Even more interesting, they have "motors" that allow you to set a desired position for the connection, meaning you can apply a force to disrupt the desired position, instantiate in a disrupted position or at a disrupted rate of change or rotation and watch the joint correct over time based on how you setup the "motor". If the above case were a ballon and basket, judicious use of the motor on the basket combined with restrictions on the balloons rotation would see life like behavior.
For an airship, the problem sits in Mass. The balloon component of an airship is significantly less dense, AND buoyant, compared to the deck slung on it's underside. So they've gotta be two separate objects, with very different mass settings in their rigidbodies, and a strong connection via a fixed joint, or use a configurable joint with fixed liked settings before they will behave as expected under force.

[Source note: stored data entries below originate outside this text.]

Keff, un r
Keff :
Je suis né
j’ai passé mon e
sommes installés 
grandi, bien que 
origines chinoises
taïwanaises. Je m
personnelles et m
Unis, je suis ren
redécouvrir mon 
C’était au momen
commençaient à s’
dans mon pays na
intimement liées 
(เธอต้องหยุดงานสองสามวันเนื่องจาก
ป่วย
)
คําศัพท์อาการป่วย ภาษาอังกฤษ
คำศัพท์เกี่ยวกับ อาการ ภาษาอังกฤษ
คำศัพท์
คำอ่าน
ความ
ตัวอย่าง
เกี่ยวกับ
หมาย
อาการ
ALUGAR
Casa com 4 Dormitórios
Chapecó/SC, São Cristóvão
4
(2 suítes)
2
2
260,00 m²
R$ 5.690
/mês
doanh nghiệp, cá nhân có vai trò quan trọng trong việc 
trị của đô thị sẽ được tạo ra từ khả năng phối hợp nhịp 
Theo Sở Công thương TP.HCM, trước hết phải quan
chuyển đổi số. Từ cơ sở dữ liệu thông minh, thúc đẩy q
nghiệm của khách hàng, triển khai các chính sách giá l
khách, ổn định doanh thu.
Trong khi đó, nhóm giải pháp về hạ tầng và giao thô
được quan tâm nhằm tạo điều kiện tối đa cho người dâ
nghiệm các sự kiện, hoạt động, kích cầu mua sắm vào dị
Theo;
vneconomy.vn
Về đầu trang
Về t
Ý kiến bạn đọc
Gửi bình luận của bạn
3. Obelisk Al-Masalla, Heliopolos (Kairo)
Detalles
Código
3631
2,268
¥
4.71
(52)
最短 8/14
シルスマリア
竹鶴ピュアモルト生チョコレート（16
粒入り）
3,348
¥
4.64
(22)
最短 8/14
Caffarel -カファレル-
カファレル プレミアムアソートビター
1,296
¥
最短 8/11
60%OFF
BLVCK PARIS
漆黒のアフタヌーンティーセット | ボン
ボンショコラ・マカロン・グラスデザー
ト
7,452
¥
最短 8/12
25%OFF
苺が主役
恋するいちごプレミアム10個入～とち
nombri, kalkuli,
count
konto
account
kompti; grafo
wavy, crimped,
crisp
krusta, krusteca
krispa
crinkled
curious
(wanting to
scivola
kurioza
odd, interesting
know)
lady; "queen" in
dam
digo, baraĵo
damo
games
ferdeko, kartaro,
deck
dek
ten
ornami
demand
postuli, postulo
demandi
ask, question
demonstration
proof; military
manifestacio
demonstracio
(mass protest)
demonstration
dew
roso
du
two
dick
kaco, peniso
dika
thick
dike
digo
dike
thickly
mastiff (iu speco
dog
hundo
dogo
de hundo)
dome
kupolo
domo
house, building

Answer by Proclyon · Dec 13, 2010 at 09:22 PM
Think of it from this perspective , if you were an invisble hand, and you could push things anywhere with any force, how would you move the balloon? From below right? And the cords would lose tension and the basket goes up the balloon goes up aswell just a bit slower tightening the cords back together ( assuming you do a bit of a push ).
Well I'm thinking, did you explain the whole cords aren't non-bendable diamond cables in your scene ? Because if they dont act like that the whole thing will just go up instead.
How to fix it? Wish I knew, but hoping to shed some light on the problem and trying to help with interpreting the question correctly
I agree that the connection cables are probably the key to the problem. They need to be able to stretch (a bit) and compress or coil.